Company Profile
Founded in 2008, Jiyida is a Shanghai-based LCL freight forwarder with four branches across China. Its core services include ocean LCL, dangerous goods consolidation, and China–Europe rail freight. As a long-established consolidator, Jiyida operates complex shipment structures involving large volumes of documents, multiple shippers per container, and close coordination with destination agents.
To support business growth while controlling operational risk, Jiyida partnered with WallTech to modernize its logistics management and documentation workflows through the CargoWare platform.

From Individual Experience to System-Driven Operations
LCL operations are inherently document-intensive. A single container may involve dozens of house bills, invoices, and compliance documents that must be accurately prepared and delivered to destination agents within strict deadlines.
Historically, this process relied heavily on experienced staff, manual checks, and overtime work — creating scalability challenges and operational risk.
Through its collaboration with WallTech, Jiyida focused on a core objective:
transforming individual best practices into standardized, system-driven workflows.
Grid-Based Workflow Management: Making Work Visible and Predictable
Within CargoWare, Jiyida adopted a grid-based operational dashboard that breaks LCL workflows into over 20 standardized stages.
Each task is:
Assigned to a specific role
Automatically routed to the next step upon completion
Tracked in real time across the organization
The system visually highlights task urgency using color-coded indicators, allowing team members and managers to instantly understand workload status and priorities.
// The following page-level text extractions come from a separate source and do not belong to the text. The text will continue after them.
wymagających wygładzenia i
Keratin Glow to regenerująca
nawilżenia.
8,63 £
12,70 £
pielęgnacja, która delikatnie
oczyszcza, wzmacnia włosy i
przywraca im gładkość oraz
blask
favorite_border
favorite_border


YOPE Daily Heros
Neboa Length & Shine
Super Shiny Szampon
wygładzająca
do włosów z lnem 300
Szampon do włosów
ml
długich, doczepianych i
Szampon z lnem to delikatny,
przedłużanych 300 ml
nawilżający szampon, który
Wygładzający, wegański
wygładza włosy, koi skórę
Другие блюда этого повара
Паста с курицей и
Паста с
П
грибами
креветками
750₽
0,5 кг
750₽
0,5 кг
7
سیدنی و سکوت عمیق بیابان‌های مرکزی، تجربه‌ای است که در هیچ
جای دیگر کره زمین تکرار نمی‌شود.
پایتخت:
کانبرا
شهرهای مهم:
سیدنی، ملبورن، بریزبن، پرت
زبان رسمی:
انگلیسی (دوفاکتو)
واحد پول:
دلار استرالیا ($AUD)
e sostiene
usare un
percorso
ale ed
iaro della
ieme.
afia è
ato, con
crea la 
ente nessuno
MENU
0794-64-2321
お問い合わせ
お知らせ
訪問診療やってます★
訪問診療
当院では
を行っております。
This approach eliminated ambiguity during staff handovers, reduced dependency on individual knowledge, and enabled more transparent, flattened management.
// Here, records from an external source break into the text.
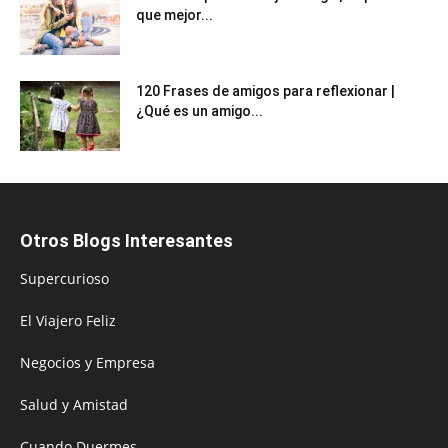
que mejor...
120 Frases de amigos para reflexionar |
¿Qué es un amigo...
Otros Blogs Interesantes
Supercurioso
El Viajero Feliz
Negocios y Empresa
Salud y Amistad
Cuando Duermes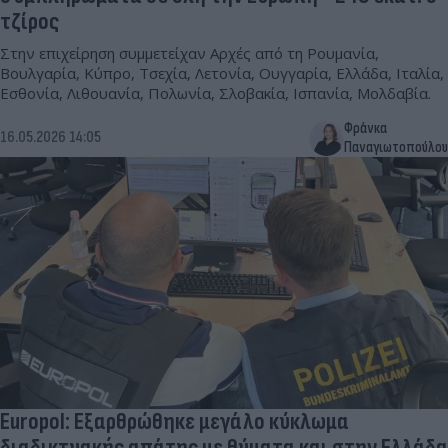
τζίρος
Στην επιχείρηση συμμετείχαν Αρχές από τη Ρουμανία,
Βουλγαρία, Κύπρο, Τσεχία, Λετονία, Ουγγαρία, Ελλάδα, Ιταλία,
Εσθονία, Λιθουανία, Πολωνία, Σλοβακία, Ισπανία, Μολδαβία.
Φράνκα
16.05.2026 14:05
Παναγιωτοπούλου
Europol: Εξαρθρώθηκε μεγάλο κύκλωμα
διαδικτυακής απάτης με θύματα και στην Ελλάδα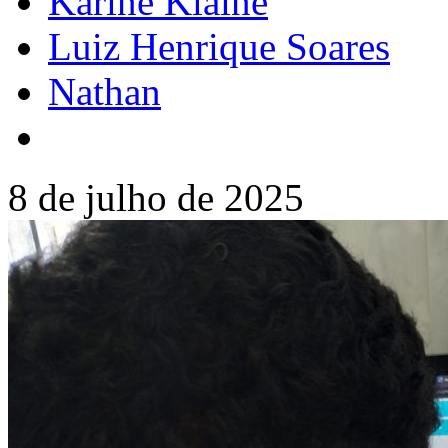
Karine Klaine
Luiz Henrique Soares
Nathan
8 de julho de 2025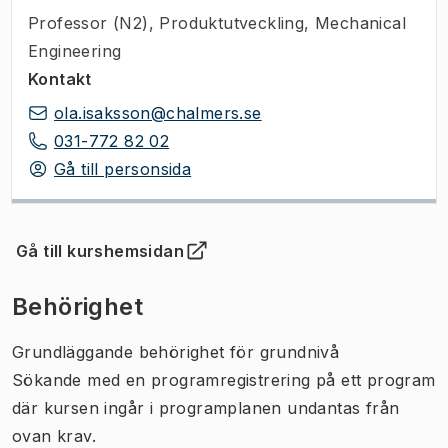
Professor (N2)
,
Produktutveckling, Mechanical
Engineering
Kontakt
ola.isaksson@chalmers.se
031-772 82 02
Gå till personsida
Gå till kurshemsidan
(
Öppnas i ny flik
)
Behörighet
Grundläggande behörighet för grundnivå
Sökande med en programregistrering på ett program
där kursen ingår i programplanen undantas från
ovan krav.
One-Click Actions: Embedding Expertise into the System
To further reduce complexity, CargoWare introduced one-click operational actions, consolidating multiple steps — such as data extraction, document generation, and notifications — into a single system command.
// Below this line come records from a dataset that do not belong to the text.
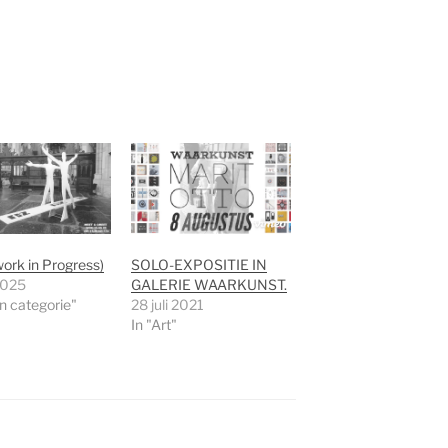
(work in Progress)
SOLO-EXPOSITIE IN
2025
GALERIE WAARKUNST.
n categorie"
28 juli 2021
In "Art"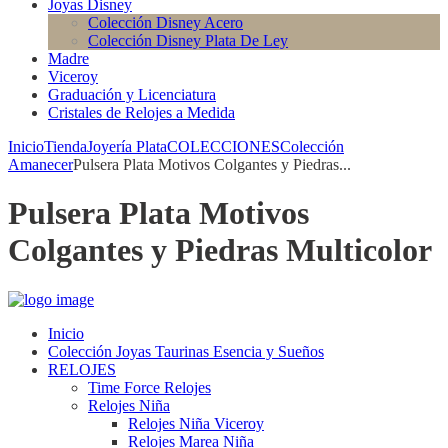
Joyas Disney
Colección Disney Acero
Colección Disney Plata De Ley
Madre
Viceroy
Graduación y Licenciatura
Cristales de Relojes a Medida
Inicio
Tienda
Joyería Plata
COLECCIONES
Colección
Amanecer
Pulsera Plata Motivos Colgantes y Piedras...
Pulsera Plata Motivos
Colgantes y Piedras Multicolor
Inicio
Colección Joyas Taurinas Esencia y Sueños
RELOJES
Time Force Relojes
Relojes Niña
Relojes Niña Viceroy
Relojes Marea Niña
With CargoWare’s super-customizable workflow engine, Jiyida’s business teams can configure workflows independently, without programming knowledge. Supported by AI assistants, non-technical users can define what tasks a button performs and automate multi-step processes directly within the system.
This significantly shortened training cycles and enabled new employees to reach productivity faster.
One-Click Pre-Alert: Solving the Most Critical LCL Handoff
For LCL shipments, coordination with destination agents is essential. Delays or document errors can lead to customs issues, storage charges, and operational disputes.
CargoWare’s one-click pre-alert function automates this critical handoff by:
Automatically determining bill confirmation and issuance status
Exporting the correct document version for each shipment
Retrieving all master and house bill files directly from the cloud
Sending complete pre-alert packages to destination agents via integrated email
This fully eliminated manual file selection errors and significantly reduced the time and risk associated with destination coordination.
AI Documentation Center: Reducing a Department to One Person
At the core of Jiyida’s transformation is WallTech’s AI Documentation Center.
Using AI-powered document recognition and validation:
Bill of lading samples are automatically parsed and populated
Low-confidence fields are routed to human review
Port-specific and dangerous goods requirements are automatically checked
Exceptions trigger internal alerts for follow-up
As a result, Jiyida reduced its documentation team from 10 staff members to just 1, whose remaining responsibilities are limited to handling original bills and external follow-ups.
All other documentation processes are now automated.
Results at a Glance
Documentation team reduced from 10 to 1
Manual document errors virtually eliminated
Faster onboarding and lower training costs
Predictable, scalable LCL operations
Stronger coordination with destination agents
Conclusion
Jiyida’s case demonstrates how logistics companies can move beyond incremental automation toward system-level transformation.
By embedding expertise into workflows, unifying operations on a single collaborative platform, and leveraging AI for documentation management, WallTech’s CargoWare enables logistics providers to scale efficiently while maintaining control, accuracy, and service quality.